Each entry must be reproduced precisely as it stands.

[Opening Recorded data section]

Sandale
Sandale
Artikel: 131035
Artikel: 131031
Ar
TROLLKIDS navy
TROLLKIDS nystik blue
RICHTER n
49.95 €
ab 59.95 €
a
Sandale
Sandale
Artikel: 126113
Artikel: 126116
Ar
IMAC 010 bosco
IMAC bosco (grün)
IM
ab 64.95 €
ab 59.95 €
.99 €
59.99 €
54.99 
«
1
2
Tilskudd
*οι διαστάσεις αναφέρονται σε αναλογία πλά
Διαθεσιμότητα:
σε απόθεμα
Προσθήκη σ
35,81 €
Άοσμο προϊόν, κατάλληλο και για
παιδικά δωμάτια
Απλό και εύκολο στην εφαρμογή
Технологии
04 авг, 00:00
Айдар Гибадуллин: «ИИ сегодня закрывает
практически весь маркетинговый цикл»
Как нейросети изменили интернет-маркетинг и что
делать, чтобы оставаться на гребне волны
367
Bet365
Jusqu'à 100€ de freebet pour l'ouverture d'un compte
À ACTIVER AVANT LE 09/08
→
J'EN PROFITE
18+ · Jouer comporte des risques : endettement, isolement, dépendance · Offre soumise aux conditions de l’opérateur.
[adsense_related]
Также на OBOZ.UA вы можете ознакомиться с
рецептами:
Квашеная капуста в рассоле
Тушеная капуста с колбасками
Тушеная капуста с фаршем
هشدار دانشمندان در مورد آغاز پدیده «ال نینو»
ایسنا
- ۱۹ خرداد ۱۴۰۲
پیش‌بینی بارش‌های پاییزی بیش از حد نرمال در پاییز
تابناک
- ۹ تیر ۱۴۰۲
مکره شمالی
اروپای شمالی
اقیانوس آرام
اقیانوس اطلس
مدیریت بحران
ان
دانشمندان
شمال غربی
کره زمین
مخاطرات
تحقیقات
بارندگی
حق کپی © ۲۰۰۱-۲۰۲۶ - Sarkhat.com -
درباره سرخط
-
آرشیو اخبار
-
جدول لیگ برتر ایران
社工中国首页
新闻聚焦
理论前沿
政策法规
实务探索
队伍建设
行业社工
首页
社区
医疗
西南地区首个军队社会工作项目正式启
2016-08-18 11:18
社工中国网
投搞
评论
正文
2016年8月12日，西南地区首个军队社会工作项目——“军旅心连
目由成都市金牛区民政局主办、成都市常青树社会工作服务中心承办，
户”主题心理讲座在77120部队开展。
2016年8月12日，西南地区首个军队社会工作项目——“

[Closing Recorded data section]

Result:
Sandale
Sandale
Artikel: 131035
Artikel: 131031
Ar
TROLLKIDS navy
TROLLKIDS nystik blue
RICHTER n
49.95 €
ab 59.95 €
a
Sandale
Sandale
Artikel: 126113
Artikel: 126116
Ar
IMAC 010 bosco
IMAC bosco (grün)
IM
ab 64.95 €
ab 59.95 €
.99 €
59.99 €
54.99 
«
1
2
Tilskudd
*οι διαστάσεις αναφέρονται σε αναλογία πλά
Διαθεσιμότητα:
σε απόθεμα
Προσθήκη σ
35,81 €
Άοσμο προϊόν, κατάλληλο και για
παιδικά δωμάτια
Απλό και εύκολο στην εφαρμογή
Технологии
04 авг, 00:00
Айдар Гибадуллин: «ИИ сегодня закрывает
практически весь маркетинговый цикл»
Как нейросети изменили интернет-маркетинг и что
делать, чтобы оставаться на гребне волны
367
Bet365
Jusqu'à 100€ de freebet pour l'ouverture d'un compte
À ACTIVER AVANT LE 09/08
→
J'EN PROFITE
18+ · Jouer comporte des risques : endettement, isolement, dépendance · Offre soumise aux conditions de l’opérateur.
[adsense_related]
Также на OBOZ.UA вы можете ознакомиться с
рецептами:
Квашеная капуста в рассоле
Тушеная капуста с колбасками
Тушеная капуста с фаршем
هشدار دانشمندان در مورد آغاز پدیده «ال نینو»
ایسنا
- ۱۹ خرداد ۱۴۰۲
پیش‌بینی بارش‌های پاییزی بیش از حد نرمال در پاییز
تابناک
- ۹ تیر ۱۴۰۲
مکره شمالی
اروپای شمالی
اقیانوس آرام
اقیانوس اطلس
مدیریت بحران
ان
دانشمندان
شمال غربی
کره زمین
مخاطرات
تحقیقات
بارندگی
حق کپی © ۲۰۰۱-۲۰۲۶ - Sarkhat.com -
درباره سرخط
-
آرشیو اخبار
-
جدول لیگ برتر ایران
社工中国首页
新闻聚焦
理论前沿
政策法规
实务探索
队伍建设
行业社工
首页
社区
医疗
西南地区首个军队社会工作项目正式启
2016-08-18 11:18
社工中国网
投搞
评论
正文
2016年8月12日，西南地区首个军队社会工作项目——“军旅心连
目由成都市金牛区民政局主办、成都市常青树社会工作服务中心承办，
户”主题心理讲座在77120部队开展。
2016年8月12日，西南地区首个军队社会工作项目——“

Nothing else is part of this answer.